87C751 writes "Cnet has a preachy, whiny piece bemoaning the peer to peer "phenomenon" and its lack of commercialization potential. The humor comes when they claim that bandwidth limitations will ultimately doom P2P (as though bits that traverse through a server somehow take less bandwidth than bits sent from one box directly to another). " Alright, I'm a little softer then the submittor, although I agree with some points. The area that I do question is how much is actually shared - most of the people I see out there are taking, not contributing to the Gnutella and the like.

3 of 132 comments (clear)

  1. Aggregate bandwidth by hey! · · Score: 5

    as though bits that traverse through a server somehow take less bandwidth than bits sent from one box directly to another

    The aggregate bandwidth needed for file transfers won't change; it's the bandwidth required for meta-information -- catalogs, searches and search responses, that goes up.

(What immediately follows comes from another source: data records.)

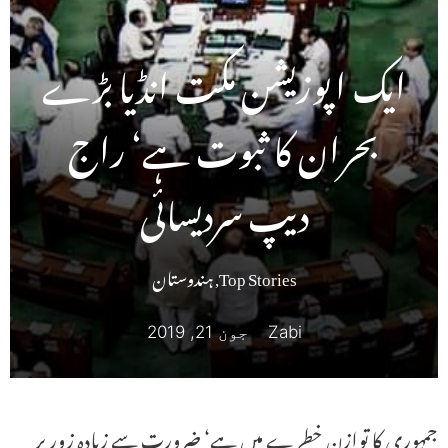
ایک اپوزیشن مکت انڈیا بڑے
بحران کا ثبوت ہے‘ راج
دیپ سردیسائی
Top Stories
,
ہندوستان
Zabi
جون 21, 2019
جمہوری کا توازن خطرے میں ہے‘ ضرورت سے زیادہ زور پر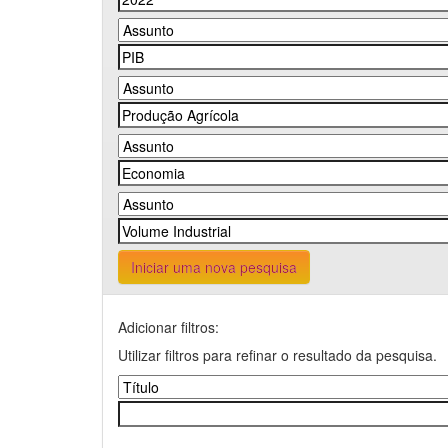
Iniciar uma nova pesquisa
Adicionar filtros:
Utilizar filtros para refinar o resultado da pesquisa.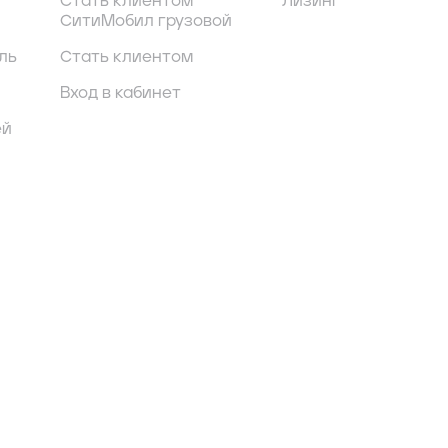
Стать клиентом
Лизинг
СитиМобил грузовой
ль
Стать клиентом
Вход в кабинет
ей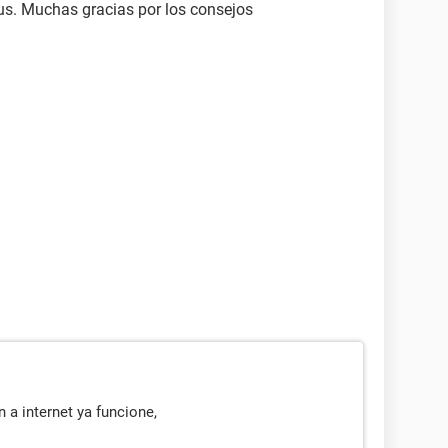
irus. Muchas gracias por los consejos
 a internet ya funcione,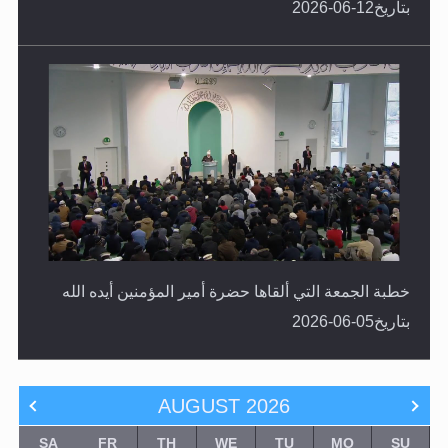
خطبة الجمعة التي ألقاها حضرة أمير المؤمنين أيده الله
بتاريخ05-06-2026
AUGUST
2026
SA
FR
TH
WE
TU
MO
SU
1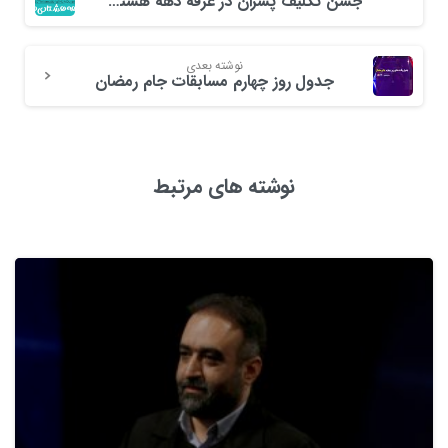
جشن تکلیف پسران در غرفه دهه هشتادی ها نمایشگاه قرآن برگزار شد
نوشته بعدی
جدول روز چهارم مسابقات جام رمضان
نوشته های مرتبط
3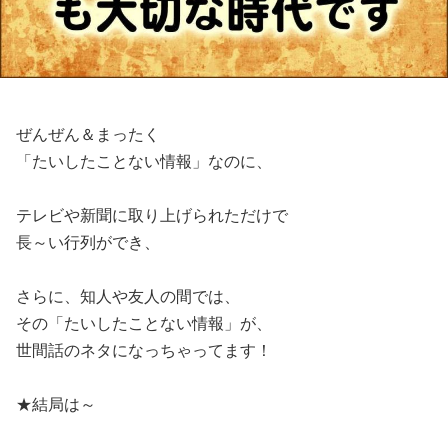
ぜんぜん＆まったく
「たいしたことない情報」なのに、
テレビや新聞に取り上げられただけで
長～い行列ができ、
さらに、知人や友人の間では、
その「たいしたことない情報」が、
世間話のネタになっちゃってます！
★結局は～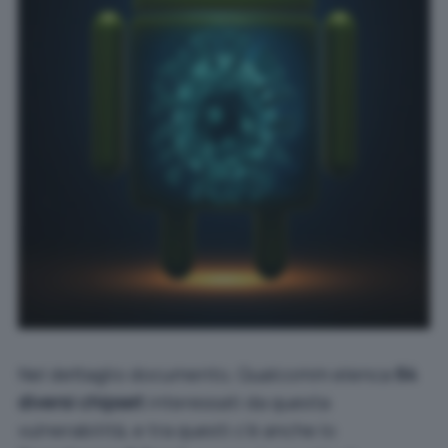
Nel dettaglio
documento
, Qualcomm elenca
64
diversi chipset
interessati da questa
vulnerabilità, e tra questi c’è anche lo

    Has anybody done any theoretical research here? I'd guess that in a P2P network the bandwidth required to carry meta-information would go up O(N^2) -- that is you want to have a network of information distributing nodes that is some fraction of a complete graph. The Napster architecture, while introducing a single point of failure (at least from a legal standpoint), seems closer to optimal from a purely technical standpoint -- it centralizes meta information allowing O(N) growth of query bandwidth in nodes, and decentralizes data transfer.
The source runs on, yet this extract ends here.